Thông tin xuất bản: United States : American journal of hypertension , 2025

Mô tả vật lý:

Bộ sưu tập: NCBI

ID: 716182

 BACKGROUND: In a post hoc analysis of a multinational, randomized trial, we investigated whether the efficacy and safety of nifedipine-gastrointestinal therapeutic system (GITS) and ramipril differed between Chinese and European patients with hypertension. METHODS: Previously treated (after 2-week washout) and untreated patients with clinic blood pressure (BP) ≥ 140/90 mmHg (systolic/diastolic), daytime ambulatory BP ≥ 135/85 mmHg and standard deviation of home systolic BP >
  7 mmHg, and/or daytime BP >
  12 mmHg were randomly assigned to treatment based on nifedipine-GITS 30 mg or ramipril 10 mg for 12 months. Clinic, ambulatory and home BP were measured at baseline, 10 weeks and 12 months after randomization.

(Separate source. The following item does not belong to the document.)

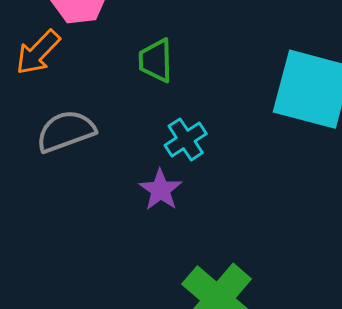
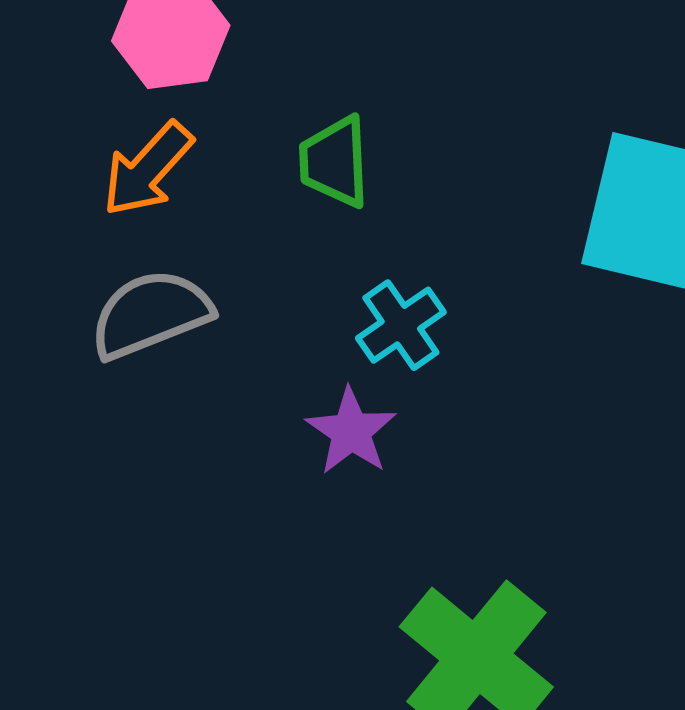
orange arrow: (38, 52) -> (147, 169), moved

RESULTS: A total of 67 Chinese and 101 European patients were analyzed and they differed in age (50.9 vs. 54.6 years, respectively), body mass index (24.5 vs. 27.0 kg/m2), clinic diastolic BP (87.9 vs. 92.5 mmHg), heart rate (75.0 vs. 70.8 beats/minute), and nighttime diastolic BP (79.3 vs. 75.9 mmHg) (all P <
  0.05). However, within each ethnicity, patients were comparable for clinical characteristics between the nifedipine-GITS and ramipril groups (P >
  0.05). In both the Chinese and European patients, BP was similarly reduced with nifedipine-GITS and ramipril, except that daytime systolic/diastolic BP reductions were 7.4/4.1 mmHg greater in the ramipril than nifedipine-GITS group in Chinese (P = 0.02). The safety profile differed between the Chinese and European patients (P for drug*ethnicity interaction ≤ 0.05) for all adverse events (lower incidence on nifedipine-GITS in Chinese), ankle edema (higher on nifedipine-GITS in Europeans), and dry cough (higher on ramipril in Chinese). CONCLUSION: In the Chinese and European patients with hypertension, nifedipine-GITS and ramipril had similar BP lowering efficacy, but different safety profile and tolerability. CLINICAL TRIALS REGISTRATION: Identifier at clinicaltrials.gov NCT02499822 (Registration date: 16 July 2015).